A Drizzle Coadder for WIRE

1. Overview

The WIRE focal plane is badly undersampled with 15.5" pixels sampling a diffraction-limited beam 8-17" FWHM. This is a situation similar to that encountered with HST/WFPC2. Even with the PC, at short wavelengths a single PC pixel is considerably larger than the FWHM of the expected PSF. In order to combat this, Andy Fruchter and other at STScI have developed the "Drizzle" method of coadding images, taking advantage of the additional spatial information contained in individual frames which have been dithered by fractional number of pixels.

The inherent problem with a shift-and-add coadder like that implemented by the data pipeline is that it convolves the PSF with a top-hat function of the original pixel size, which in the case of WIRE is similar to the expected telescope performance. Drizzle eliminates this problem by reconstructing the data onto an arbitrarily fine spatial grid. Rather than shifting and adding the original pixels with interpolation, drizzle shrinks each pixel into a smaller footprint (called a "drop") and then places them onto the finely sampled reconstruction grid (hence the name "drizzle"). When the drop size is equal to the original pixel size, this is equivalent to shift-and-add. When the drop size is made extremely small, this reduces to interlacing. Drizzle has the added advantage that it can be used to coadd frames with any geometric relation, i.e. they can be shifted, rotated, or of different sizes and pixel scales. With the regularity of the WIRE data, however, this may not be particularly useful. Also, drizzle is known to be flux conserving.

2. Implementation

I have written a Drizzle coadder for use with WIRE data. It is a series of csh scripts that borrow heavily from Fruchter's code, pieces of IRAF, and several bits of homegrown IPAC software. Currently, the software

1. Scans the current directory for all WIRE data.
2. Derives approximate shifts from the image headers.
3. Computes more accurate shifts using cross-correlation and the initial shift values.
4. Drizzles the data onto a new grid whose shape is user-specified.

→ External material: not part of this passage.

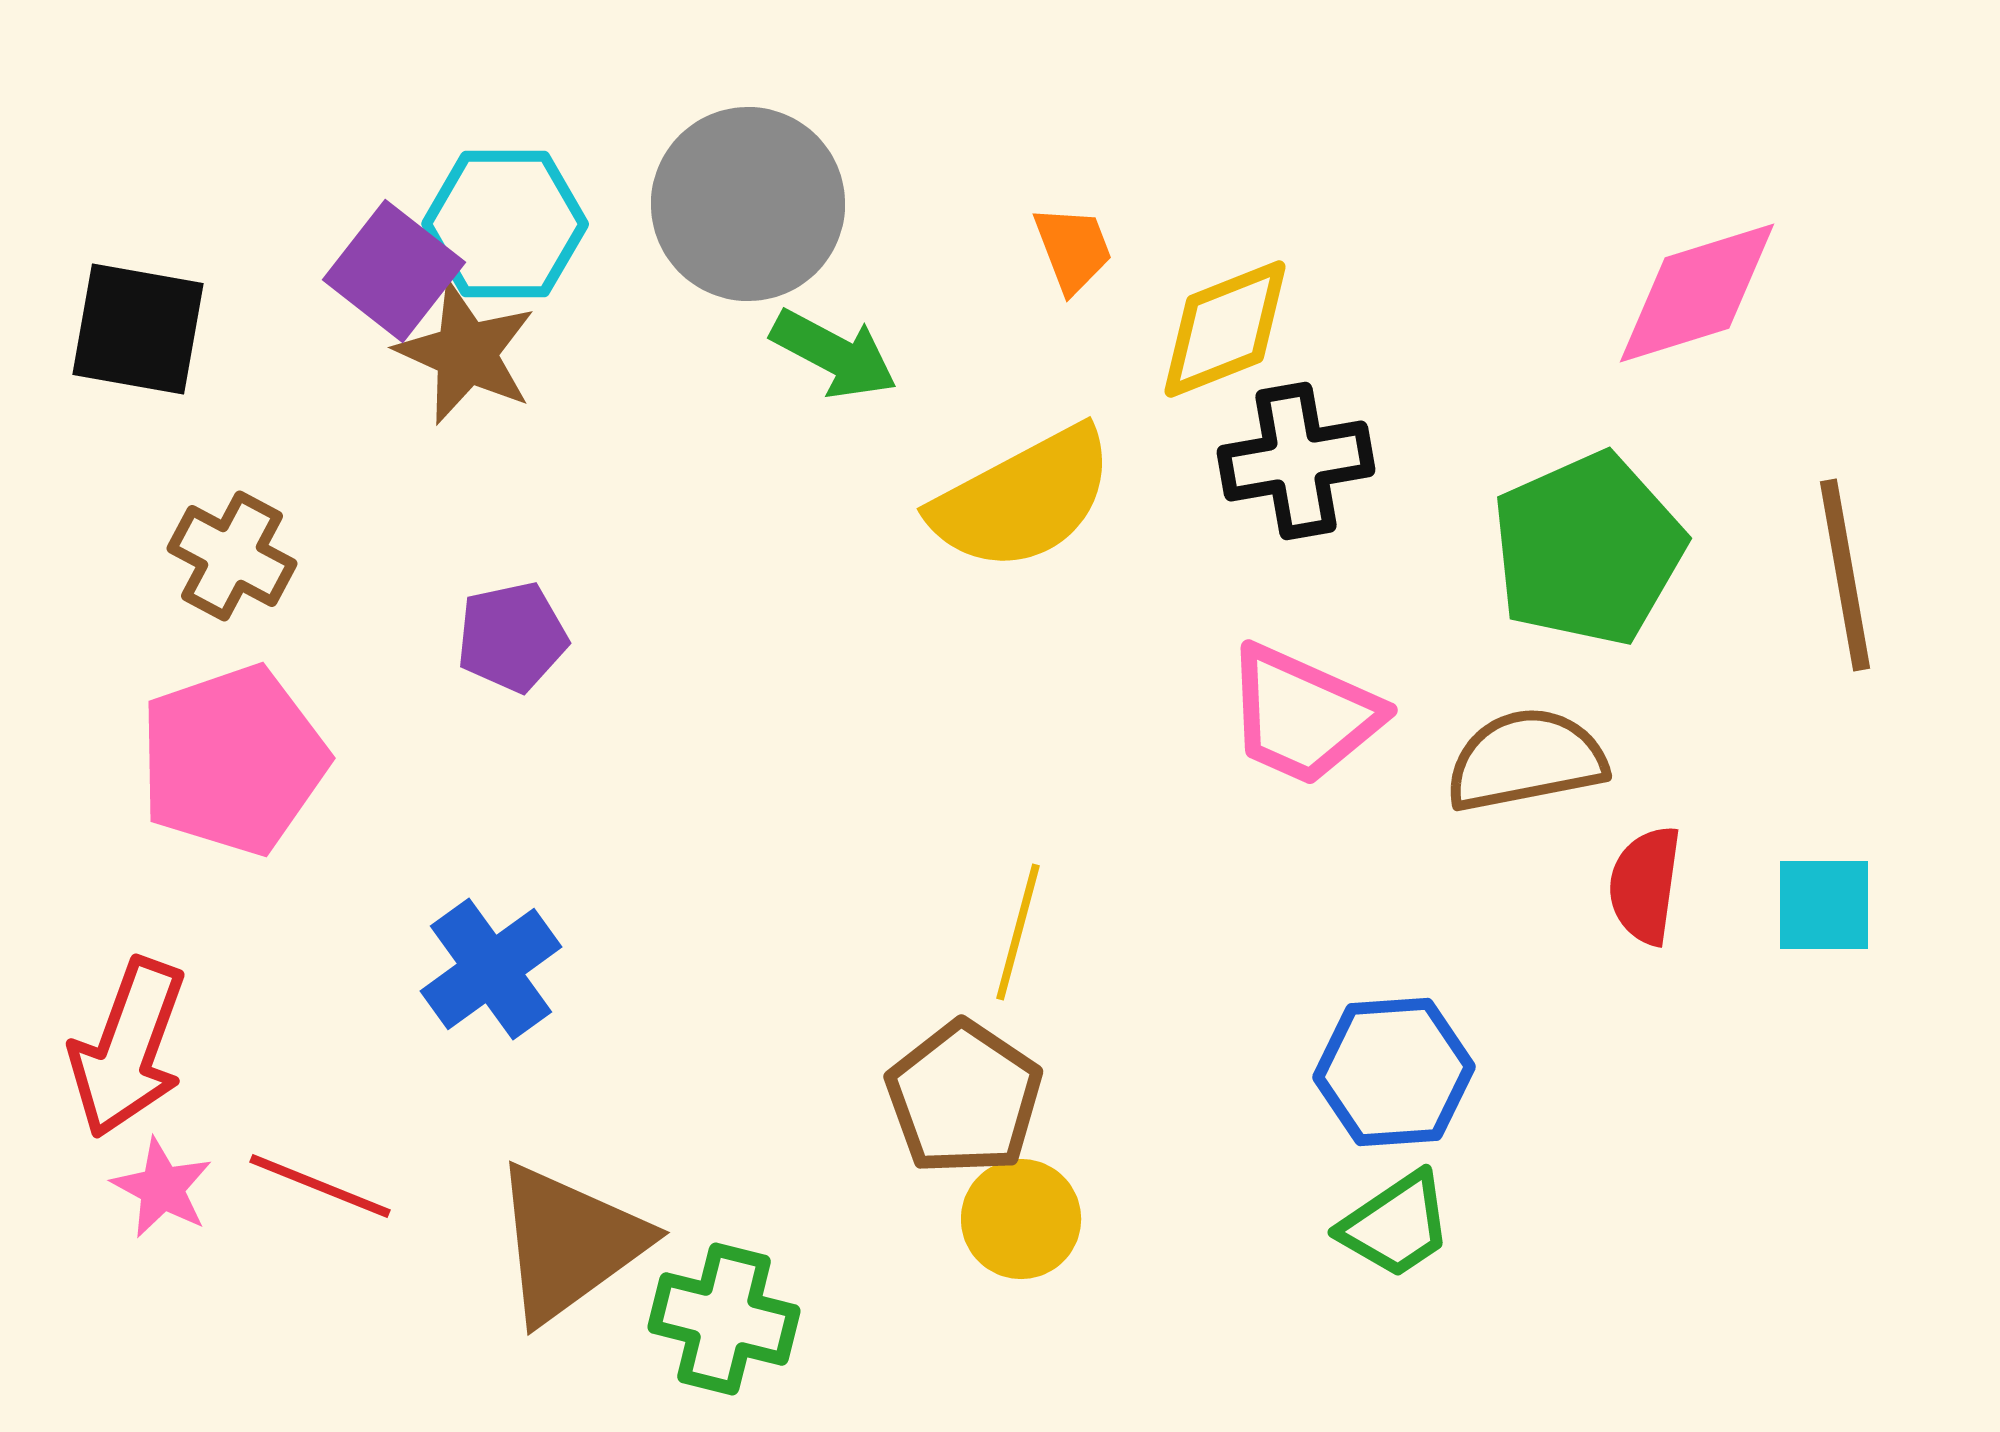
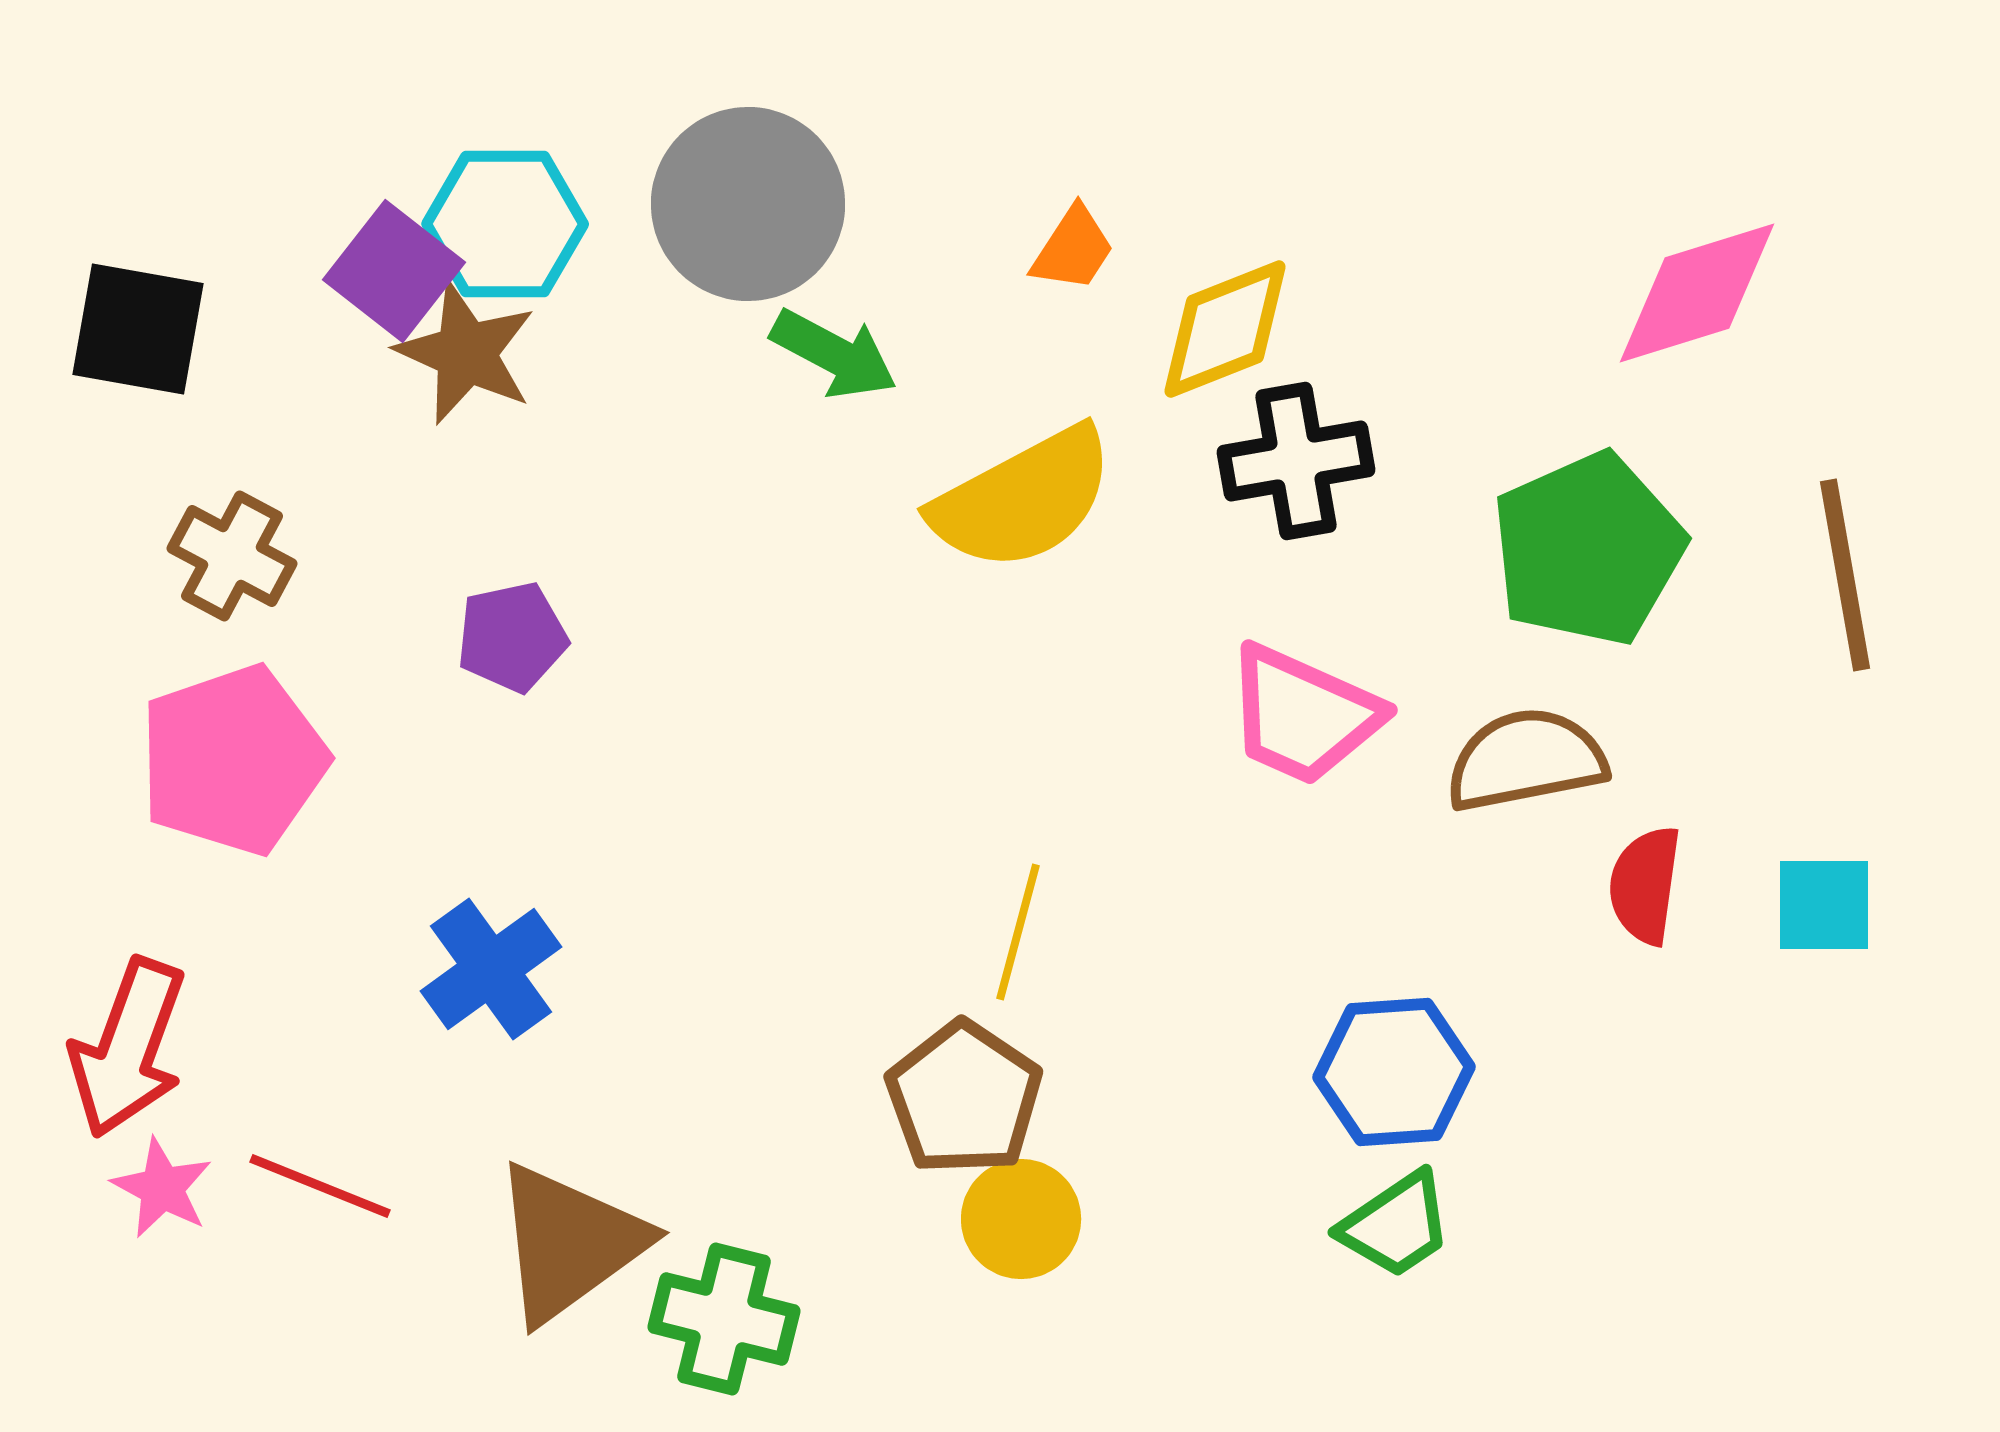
orange trapezoid: rotated 54 degrees clockwise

There is currently no cosmic-ray rejection.

3. Results

On the right is a simulated pipeline coadd of 40 data frames at 12um. On the left is the same data coadded with Drizzle using a 9.3" drop size and reconstructed onto a 5"/pixel grid.

Drizzle Coadder Pipeline Coadder

Fortunately the two look very similar! In practice one wants to minimize the "drop" size, since this minimizes image degradation due to convolution with the drop size. However, the minimum size of the drop is dictated by the diversity of sub-pixel image shifts available - a drop size smaller than a typical shift will result in data gaps in the reconstructed image. In reality the drop size must be made still larger in order to ensure a sufficiently high amount of data coverage. Similar arguments hold for the reconstructed pixel size. For 40 frames with the current dither pattern, drop sizes between 6-9" seem to provide adequate coverage. Given the achieved spatial resolution, the 5" pixel size seems to provide adequate sampling. Smaller drops may be used in the future with different dither patterns or more frames.

Results have not been as encouraging as I had hoped. The achieved FWHM at 12um is typically 18-19", which is larger by a factor of 2 than the diffraction limit, and only slightly better than the pipeline coadder. The apparent improvement in image resolution is mostly a result of resampling to a 5" grid; the resulting image is not as badly aliased as that produced by the pipeline. The mottled appearance of the background is a result of the actual noise being related to the spatial sampling of the dithered frames and the noise in the original pixels, which are now mostly decoupled from the physical pixels in the regridded image. The interpolation and large pixels used by the pipeline coadder smear this noise.

Update: I have now been working with Andy at STScI, and it appears that drizzle with sub-pixel dithering will not acheive much more than 19.5" at 12um. However, the images do look quite a bit better, with less correlated noise in the drizzle image. It now appears that a 7.73" pixel size and a small (0.01) pixel fraction is the best approach.

4. Performance

In order to test the performance of the source extractor on a drizzled image, I used 40 frames of simulated data at 12 microns. The pipeline coadder was used to generate a grand coadd, and the source extractor was applied in order to generate a basis for comparison.

The frames were then drizzled using a 7.73" pixel size and a 0.01 pixel fraction. The standalone version of DAOPHOT II was used to generate a new PSF for use in the source extraction. Wiredao was then run using the same input parameters as the original source extraction, only using the new PSF and estimate of the fwhm. The resulting source list was then matched against the truth list used to create the simuklated frames using the "match4" program.

As was anticipated from looking at the images, the results are nearly identical. This is not too surprising given then the coadder works in nearly the same manner as drizzle, but with a pixel fraction of 1. The postscript file linked immediately above gives detailed information on the completeness, reliability, and other interesting indicators of performance. The "600" frame is the drizzle coadd, while the "500" is the survey coadder. Ignore the 12 and 25 micron labels, they are placed there automatically by the "stplot2" program that generated this output.